Durante os 40 anos de existência do Girabola, houve clubes que contrataram reforços muito badalados, enquanto outros correram por fora, por terem alcance financeiro menor. Porém, hoje podemos dizer que a contratação de Rivaldo, por parte de Bento Kamgamba,  não foi a melhor opção. O clube, que na altura mostrou a maioria ousadia financeira, comparado a outros com menor capacidade, onde esta hoje? Esta é a grande questão. Aliás, na altura, várias pessoas ligadas ao futebol e não só foram contra à decisão tomada pelo empresário/proprietário do clube, argumentando que o atleta, na altura com 39 anos de idade, não iria oferecer nada ao futebol nacional. Quem tudo quer, tudo perde. É a actual realidade do Kabuscorp. Devido ao não pagamento do dinheiro que devia a Rivaldo foi sanciodado pela FIFA e hoje está na agonia. O internacional brasileiro Rivaldo, que alinhou pela formação palanquina em 2012, reclamou uma dívida de 750 mil dólares ao clube angolano, tendo apresentado a reclamação à FIFA, que lhe deu razão.
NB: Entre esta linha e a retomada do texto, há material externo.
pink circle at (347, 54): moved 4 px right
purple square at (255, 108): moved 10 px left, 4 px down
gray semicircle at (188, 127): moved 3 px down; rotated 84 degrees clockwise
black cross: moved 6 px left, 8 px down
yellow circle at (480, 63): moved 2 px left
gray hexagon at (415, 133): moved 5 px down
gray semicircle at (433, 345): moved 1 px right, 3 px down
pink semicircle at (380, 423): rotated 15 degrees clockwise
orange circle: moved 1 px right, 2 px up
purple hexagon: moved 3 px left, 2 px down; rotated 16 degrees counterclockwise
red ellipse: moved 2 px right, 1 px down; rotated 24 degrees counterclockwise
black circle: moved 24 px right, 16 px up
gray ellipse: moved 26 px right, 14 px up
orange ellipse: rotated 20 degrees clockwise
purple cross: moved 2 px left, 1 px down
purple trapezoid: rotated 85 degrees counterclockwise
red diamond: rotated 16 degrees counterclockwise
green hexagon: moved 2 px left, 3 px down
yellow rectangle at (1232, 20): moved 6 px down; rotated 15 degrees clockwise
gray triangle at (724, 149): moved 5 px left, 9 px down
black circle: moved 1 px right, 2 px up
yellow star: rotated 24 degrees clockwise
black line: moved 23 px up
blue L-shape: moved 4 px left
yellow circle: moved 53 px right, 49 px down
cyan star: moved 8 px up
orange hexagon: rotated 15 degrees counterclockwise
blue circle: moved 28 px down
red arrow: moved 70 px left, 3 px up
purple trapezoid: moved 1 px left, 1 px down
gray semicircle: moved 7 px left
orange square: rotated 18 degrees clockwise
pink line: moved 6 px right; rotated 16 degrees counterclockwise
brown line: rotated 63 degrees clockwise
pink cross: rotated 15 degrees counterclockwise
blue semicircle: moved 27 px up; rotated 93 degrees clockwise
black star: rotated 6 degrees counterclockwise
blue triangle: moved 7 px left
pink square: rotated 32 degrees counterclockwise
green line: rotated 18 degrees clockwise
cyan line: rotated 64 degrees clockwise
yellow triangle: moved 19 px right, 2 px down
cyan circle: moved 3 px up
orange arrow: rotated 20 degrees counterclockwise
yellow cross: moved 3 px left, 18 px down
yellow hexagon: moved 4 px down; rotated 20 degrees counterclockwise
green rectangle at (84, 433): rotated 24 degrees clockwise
Foi desalojado do Girabola e no próximo ano vai disputar a Segundona, prova que o poderá levar de regresso ao Girabola. Portanto, este caso mostra que o valor financeiro do Kabuscorp não era para grandes gastos. Havia necessidade de se fazer uma gestão cuidada. Não se fez e hoje o clube está onde está, para agonia dos seus adeptos. Luxo na miséria. Há alguma dúvida? Os números pagos por Bento Kangamba para a contratação de Rivaldo, mostram o grande montante de dinheiro que o Girabola concentrou nestes 40 anos de existência. O grande caso de disparidade e desigualdade entre as equipas esteve e está na diferença entre o elenco mais valioso contra o menos valioso. Por exemplo, o plantel do Kabuscorp era quase 12 vezes mais valioso do que o do Nacional de Benguela. Ou seja, seria necessário 11 vezes o grupo de atletas dos nacionalistas para chegar a um valor aproximado da lista do conjunto do Palanca. A luxaria do clube do Palanca não se ficou por aí. Mesmo com o caso Rivaldo a seguir os seus trâmites na FIFA, Bento Kangamba foi ao Motema Pembe, da RDC, buscar a sua grande estrela: Tresor Mputo. Quem não tem não inventa modas, diz o velho adágio popular. Se os meus cofres estão vazios, em vez de comprar uma Garoupa compro umas Lambulas ou umas Paietas.
A verdade é que o Kabuscorp voltou a cometer os mesmos erros que cometera com Rivaldo.  O caso Tresor Mputo foi igualmente a FIFA, pelo facto do clube do Palanca não honrar com os compromissos assinados com o atleta. Nestes 40 anos de existência do Girabola, o "Caso Rivaldo" foi o de maior destaque. Houve outros, claro, mas este teve uma dimensão nunca antes imaginada. O facto do clube ter sido rebaixado para a Segunda Divisão diz tudo.